By Aoibhinn Twomey
DRUG rehabilitation centre and a vital meals on wheels service that caters for 800 people a week are just two of the Northside services that are in danger of closing if cuts to Community Employment (CE) schemes are introduced.
Uncertainty now surrounds the future of at least 20 CE schemes in Dublin following the announcement of cuts to grants for training and materials needed by participants.
The proposed 66 per cent cut means the funding of a training and materials grant for each CE participant has been slashed from €1,500 to €500.
Dr Tom O’Brien, manager of Sankalpa drug rehabilitation service in Finglas, is just one of those who would be dramatically affected by the cuts.
Sankalpa is categorised as a ‘special CE scheme’, which means that the role of the 18 participants is not to work but to engage in drug rehabilitation so that they can get their feet back on the ground.
“The social welfare budget has been slashed and it seems that certain sectors such as the CE schemes will be targeted as part of the cuts,” he told Northside People.
“We are already dealing with a cut from the HSE of five per cent each year and now it seems the €30,000 grant we get from FAS will be cut to €10,000.
“It simply won’t be sustainable for us to be able to continue to provide this vital service with such limited resources.”
The meals on wheels service in Finglas, which was established almost 20 years ago, is also in danger of closing according to its founder, Bernie Donnelly.
“If implemented, the cut will mean that two thirds of our funding will be gone,” she explained.
“It won’t be possible for us to continue the service which now caters for 800 people per week.”
The service is heavily reliant on the work of 27 CE workers, a further four who are employed full-time and two CE supervisors.

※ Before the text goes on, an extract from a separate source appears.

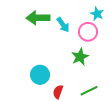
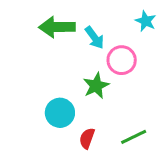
pink circle: (88, 32) -> (122, 60), moved
green star: (80, 57) -> (96, 86), moved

A devastated Ms Donnelly explained how the loss of jobs and the loss of the service would have a serious knock-on effect in regards to hospital overcrowding.
“The provision and the availability of our meals on wheels forms an essential part of the discharge plan for elderly patients who may be in hospital or in nursing homes recovering from surgery,” she stated.
“If there’s no service to provide them with food when they return home then the hospital will have no other choice but to keep them in hospital until they are fully mobile and able to fend for themselves.
“That in turn will mean fewer hospital beds for those who really need them.”
In correspondence seen by Northside People and sent to Dr Tom O’Brien, Minister Burton confirmed that a review of CE schemes would be carried out and that financial assistance would be provided in the event that some CE schemes are in difficulty as a result of the cuts.
“Community Employment schemes provide a very important and valued contribution to social employment, training and progression for unemployed people,” Minister Burton wrote.
“As part of the entry of FAS into my Department on January 1 2012, I have directed that a review of CE schemes will commence immediately.
“No Community Employment scheme will close pending the outcome of this review.
“The purpose of the review will be to establish the ongoing viability of each scheme in the context of the overall CE program and recognising in particular the community and social value of each CE scheme.
“In the event [that] a reduction in the training and material grant announced in the budget creates financial difficulties for schemes that would otherwise be viable, my department will be in a position to fund such schemes from within the overall department budget.”